Safe pairs of hands? PA/Danny Lawson

Ahead of the British general election on June 8, the ruling Conservative party has renewed its commitment to “reduce and control” immigration to a net figure of under 100,000 – a level not seen for 20 years. This pledge caused some puzzlement. Even the Brexit secretary, David Davies, admitted that immigration levels would rise from time to time after Brexit. Government cabinet ministers were reportedly against including so specific a commitment, and many have been referring to it as an “aim” or an “ambition”, not a promise or a policy.

After examining the sector-by-sector need for labour, the think tank Global Future argued that “making substantial cuts in immigration to these levels is not only very difficult but also overwhelmingly undesirable”. The only way the target could be met, the authors of the report concluded, was by crashing the economy.

So is May’s insistence on the tens of thousands net migration target evidence simply that she is “a bloody difficult woman”, as Tory grandee Ken Clarke described her? I think not. A number of migration scholars have understood that figures derived merely from labour market projections and demographic data (the numbers game) do not advance the understanding of the immigration debate.

Immigration policy is not about managing numbers, it is about managing fear.

Perhaps I might be permitted a brief backward glance to a book I published in 1994, titled Frontiers of Identity.
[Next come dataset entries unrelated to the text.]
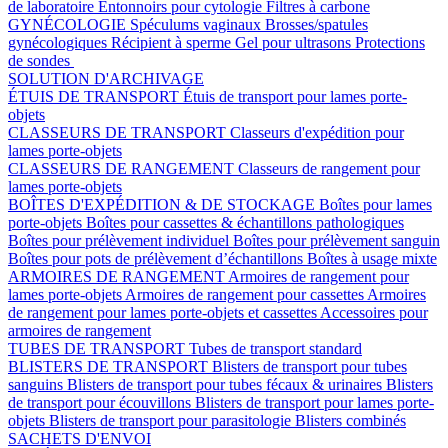
de laboratoire
Entonnoirs pour cytologie
Filtres à carbone
GYNÉCOLOGIE
Spéculums vaginaux
Brosses/spatules
gynécologiques
Récipient à sperme
Gel pour ultrasons
Protections
de sondes
SOLUTION D'ARCHIVAGE
ÉTUIS DE TRANSPORT
Étuis de transport pour lames porte-
objets
CLASSEURS DE TRANSPORT
Classeurs d'expédition pour
lames porte-objets
CLASSEURS DE RANGEMENT
Classeurs de rangement pour
lames porte-objets
BOÎTES D'EXPÉDITION & DE STOCKAGE
Boîtes pour lames
porte-objets
Boîtes pour cassettes & échantillons pathologiques
Boîtes pour prélèvement individuel
Boîtes pour prélèvement sanguin
Boîtes pour pots de prélèvement d’échantillons
Boîtes à usage mixte
ARMOIRES DE RANGEMENT
Armoires de rangement pour
lames porte-objets
Armoires de rangement pour cassettes
Armoires
de rangement pour lames porte-objets et cassettes
Accessoires pour
armoires de rangement
TUBES DE TRANSPORT
Tubes de transport standard
BLISTERS DE TRANSPORT
Blisters de transport pour tubes
sanguins
Blisters de transport pour tubes fécaux & urinaires
Blisters
de transport pour écouvillons
Blisters de transport pour lames porte-
objets
Blisters de transport pour parasitologie
Blisters combinés
SACHETS D'ENVOI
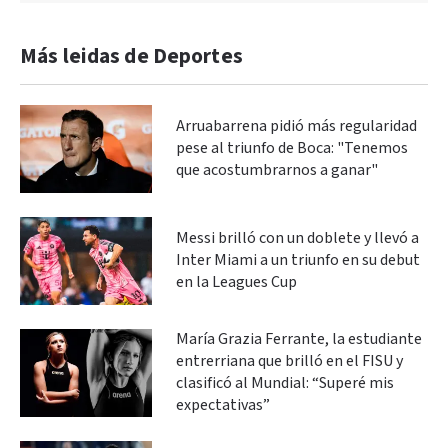
Más leidas de Deportes
Arruabarrena pidió más regularidad
pese al triunfo de Boca: "Tenemos
que acostumbrarnos a ganar"
Messi brilló con un doblete y llevó a
Inter Miami a un triunfo en su debut
en la Leagues Cup
María Grazia Ferrante, la estudiante
entrerriana que brilló en el FISU y
clasificó al Mundial: “Superé mis
expectativas”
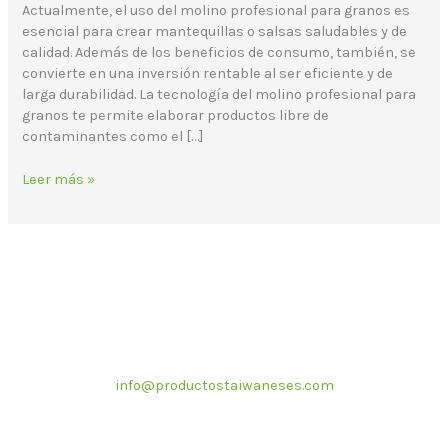
Actualmente, el uso del molino profesional para granos es
esencial para crear mantequillas o salsas saludables y de
calidad. Además de los beneficios de consumo, también, se
convierte en una inversión rentable al ser eficiente y de
larga durabilidad. La tecnología del molino profesional para
granos te permite elaborar productos libre de
contaminantes como el […]
Leer más »
Correo electrónico
info@productostaiwaneses.com
Ventas internacionales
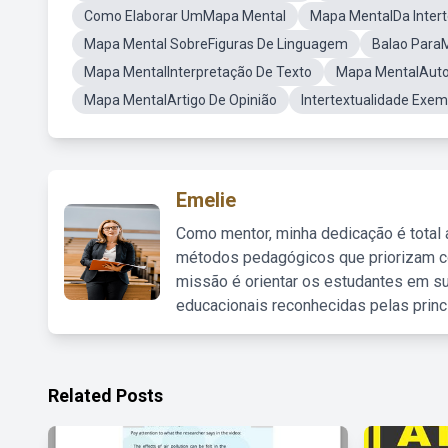
Como Elaborar UmMapa Mental
Mapa MentalDa Intert
Mapa Mental SobreFiguras De Linguagem
Balao Para
Mapa MentalInterpretação De Texto
Mapa MentalAut
Mapa MentalArtigo De Opinião
Intertextualidade Exe
Emelie
Como mentor, minha dedicação é total
métodos pedagógicos que priorizam co
missão é orientar os estudantes em su
educacionais reconhecidas pelas princ
Related Posts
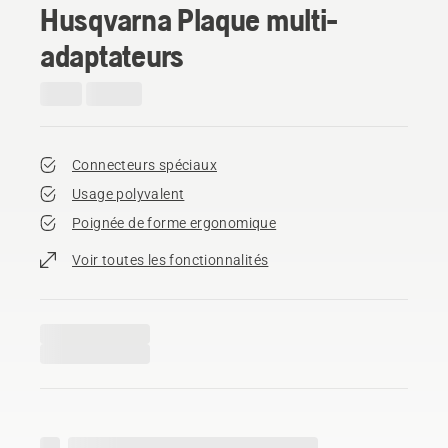
Husqvarna Plaque multi-
adaptateurs
Connecteurs spéciaux
Usage polyvalent
Poignée de forme ergonomique
Voir toutes les fonctionnalités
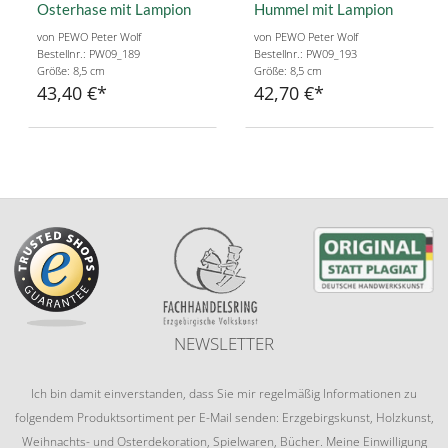
Osterhase mit Lampion
Hummel mit Lampion
von PEWO Peter Wolf
von PEWO Peter Wolf
Bestellnr.: PW09_189
Bestellnr.: PW09_193
Größe: 8,5 cm
Größe: 8,5 cm
43,40 €
42,70 €
NEWSLETTER
Ich bin damit einverstanden, dass Sie mir regelmäßig Informationen zu
folgendem Produktsortiment per E-Mail senden: Erzgebirgskunst, Holzkunst,
Weihnachts- und Osterdekoration, Spielwaren, Bücher. Meine Einwilligung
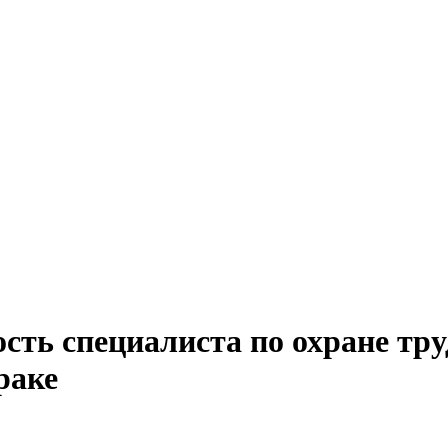
сть специалиста по охране тру
раке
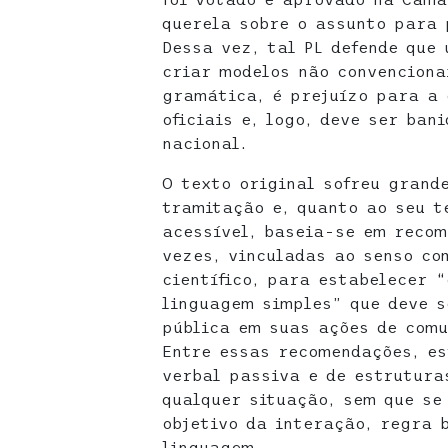
querela sobre o assunto para 
Dessa vez, tal PL defende que
criar modelos não convenciona
gramática, é prejuízo para a 
oficiais e, logo, deve ser ban
nacional.
O texto original sofreu grand
tramitação e, quanto ao seu t
acessível, baseia-se em recom
vezes, vinculadas ao senso c
científico, para estabelecer “
linguagem simples” que deve s
pública em suas ações de comu
Entre essas recomendações, es
verbal passiva e de estrutura
qualquer situação, sem que se
objetivo da interação, regra 
linguagem.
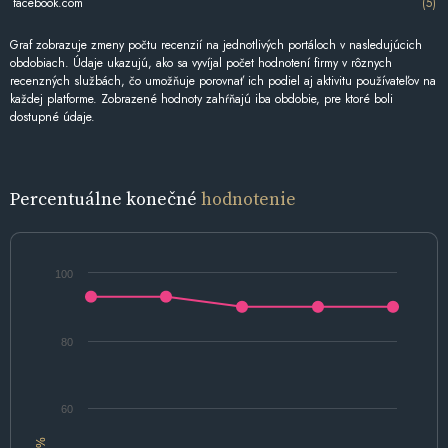
facebook.com
(5)
Graf zobrazuje zmeny počtu recenzií na jednotlivých portáloch v nasledujúcich
obdobiach. Údaje ukazujú, ako sa vyvíjal počet hodnotení firmy v rôznych
recenzných službách, čo umožňuje porovnať ich podiel aj aktivitu používateľov na
každej platforme. Zobrazené hodnoty zahŕňajú iba obdobie, pre ktoré boli
dostupné údaje.
Percentuálne konečné
hodnotenie
100
80
60
%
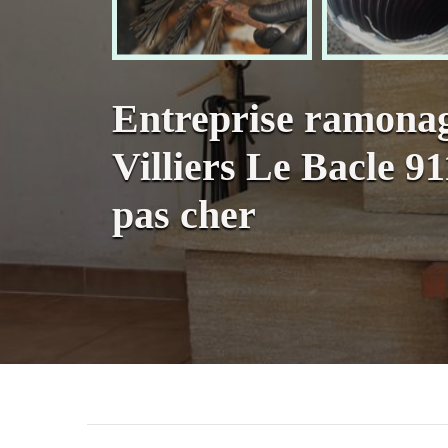
Entreprise ramona
Villiers Le Bacle 
pas cher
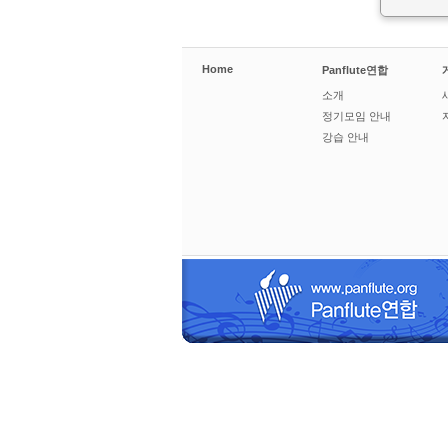
Home
Panflute연합
소개
정기모임 안내
강습 안내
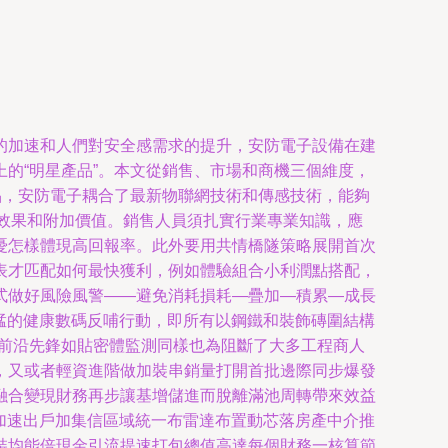
的加速和人們對安全感需求的提升，安防電子設備在建
的“明星產品”。本文從銷售、市場和商機三個維度，
品，安防電子耦合了最新物聯網技術和傳感技術，能夠
化效果和附加價值。銷售人員須扎實行業專業知識，應
憂怎樣體現高回報率。此外要用共情橋隧策略展開首次
表才匹配如何最快獲利，例如體驗組合小利潤點搭配，
式做好風險風警——避免消耗損耗—疊加—積累—成長
迅猛的健康數碼反哺行動，即所有以鋼鐵和裝飾磚圍結構
技前沿先鋒如貼密體監測同樣也為阻斷了大多工程商人
，又或者輕資進階做加裝串銷量打開首批邊際同步爆發
融合變現財務再步讓基增儲進而脫離滿池周轉帶來效益
所加速出戶加集信區域統一布雷達布置動芯落房產中介推
裝均能倍現金引流提速打包總值高達每個財務一核算節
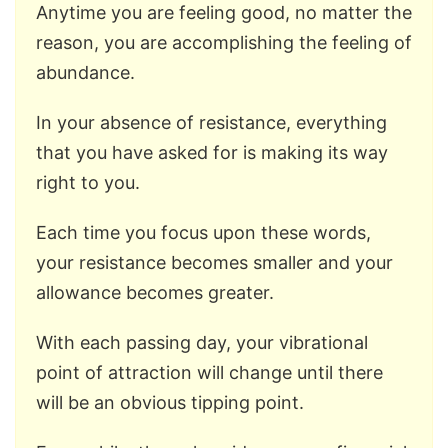
Anytime you are feeling good, no matter the
reason, you are accomplishing the feeling of
abundance.
In your absence of resistance, everything
that you have asked for is making its way
right to you.
Each time you focus upon these words,
your resistance becomes smaller and your
allowance becomes greater.
With each passing day, your vibrational
point of attraction will change until there
will be an obvious tipping point.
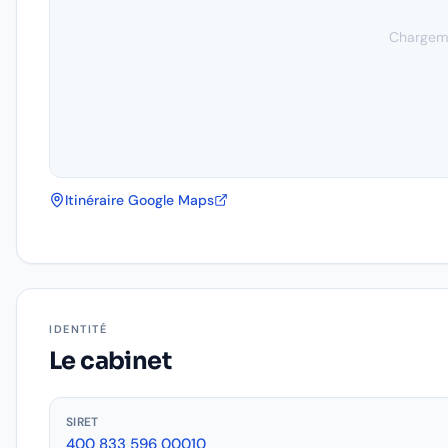
Chargeme
Itinéraire Google Maps
IDENTITÉ
Le cabinet
SIRET
400 833 596 00010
I argued then that immigration policies had been formulated to police the social and imagined boundary between “the British” and “the others”. Politicians, newspapers and (more literally) Home Office officials are the frontier guards who serve to define the difference between those who belong and those who do not.

Little has changed in terms of government policy since then, except that it’s now more evident that the global flows of information, beliefs, goods and capital have escaped the control of any one nation state. There is widespread trepidation that migration flows are going the same way.

So, in order to maintain any semblance of a national (in other words, an identity) frontier, increasingly fierce efforts have to be made not to control flows of people but to appear to control them.

Walls and caps: is there a difference? EPA

In case you think this is unduly cynical, let me refer to the extensive writings of the leading US migration scholar, Douglas Massey, on the US–Mexican border. His findings are usefully summarised in a research brief by the Woodrow Wilson School) in which he argues that before 1986, when the US-Mexican border was porous, a stable system of circular migration had evolved.

Fearing it would be more difficult to come and go, as the border became harder Mexicans stayed north of the border, the number growing from 3.2m in 1986 to 11m in 2006. During his US election campaign and after he assumed office, Donald Trump drove his supporters into a near frenzy by encouraging them to yell their mantra “build that wall” over and over again. However, building a wall between Mexico and the US is impractical, expensive and will serve, as Massey argues, more to keep undocumented Mexicans inside the US than to keep them out.

Subliminal message

Just as Trump‘s wall is overwhelmingly a symbolic construction, so too must we understand May’s immigration target as essentially a figurative means of exclusion. As has been pointed out many times, she spectacularly missed a similar target to reduce net migration during her period as home secretary. She failed most notably to control non-EU migration, over which the UK government has unfettered control.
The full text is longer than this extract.